-------- Material provided --------

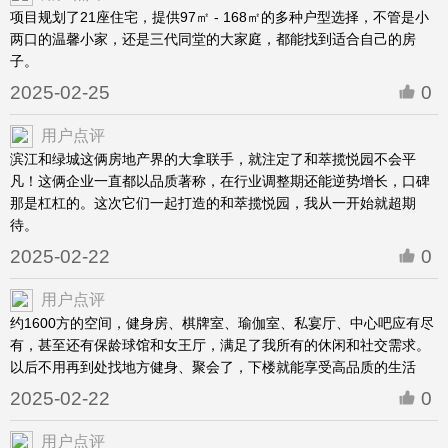
项目规划了21座住宅，提供97㎡ - 168㎡的多种户型选择，不管是小
两口的温馨小家，还是三代同堂的大家庭，都能找到适合自己的房
子。
2025-02-25
0
用户点评
滨江和绿城这俩房地产界的大拿联手，就注定了和萃揽悦园不会平
凡！这俩企业一直都以品质著称，在行业调整期还能逆势增长，口碑
那是杠杠的。这次它们一起打造的和萃揽悦园，我从一开始就超期
待。
2025-02-22
0
用户点评
约1600方的空间，健身房、棋牌室、瑜伽室、私宴厅、中心吧应有尽
有，甚至还有保龄球馆和女王厅，满足了我所有的休闲和社交需求。
以后不用再到处找地方健身、聚会了，下楼就能享受高品质的生活
2025-02-22
0
用户点评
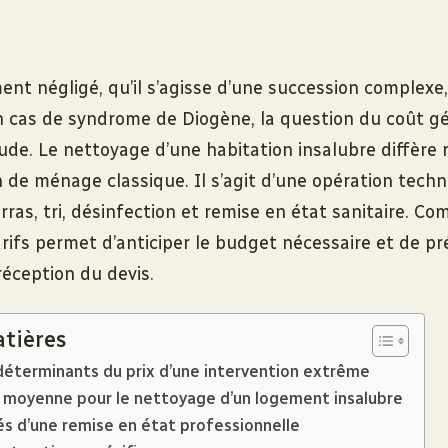
nt négligé, qu’il s’agisse d’une succession complexe
un cas de syndrome de Diogène, la question du coût g
tude. Le nettoyage d’une habitation insalubre diffère
 de ménage classique. Il s’agit d’une opération tech
as, tri, désinfection et remise en état sanitaire. Co
rifs permet d’anticiper le budget nécessaire et de pr
réception du devis.
atières
déterminants du prix d’une intervention extrême
ire moyenne pour le nettoyage d’un logement insalubre
és d’une remise en état professionnelle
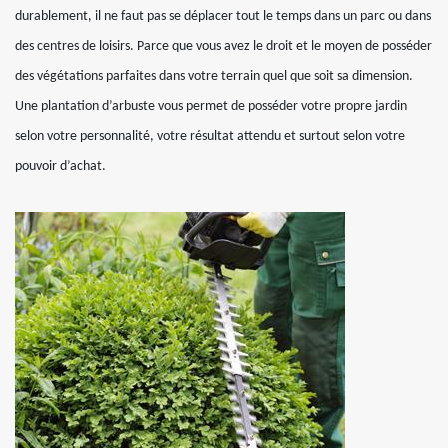
durablement, il ne faut pas se déplacer tout le temps dans un parc ou dans
des centres de loisirs. Parce que vous avez le droit et le moyen de posséder
des végétations parfaites dans votre terrain quel que soit sa dimension.
Une plantation d’arbuste vous permet de posséder votre propre jardin
selon votre personnalité, votre résultat attendu et surtout selon votre
pouvoir d’achat.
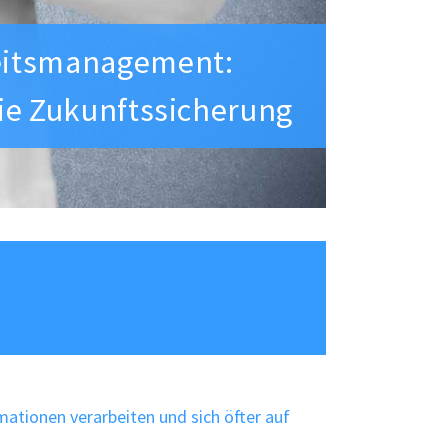
eitsmanagement:
die Zukunftssicherung
ationen verarbeiten und sich öfter auf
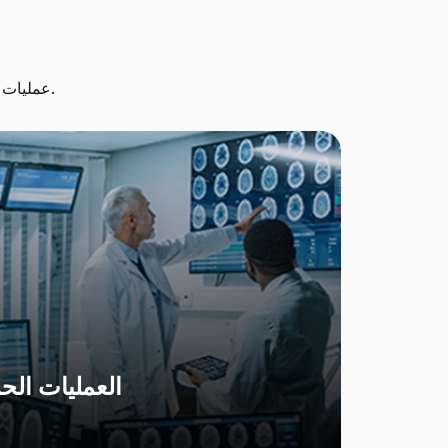
اكتشف كيف حوَّل برنامج Userful Infinity عمليات مؤسسات الرعاية الصحية الرائدة.
العمليات الح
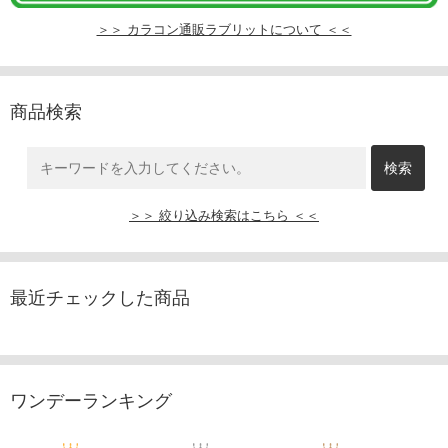
＞＞ カラコン通販ラブリットについて ＜＜
商品検索
＞＞ 絞り込み検索はこちら ＜＜
最近チェックした商品
ワンデーランキング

--------

All the lines that hold the word "posséder" must appear in the answer, copied from the records.

des centres de loisirs. Parce que vous avez le droit et le moyen de posséder
Une plantation d’arbuste vous permet de posséder votre propre jardin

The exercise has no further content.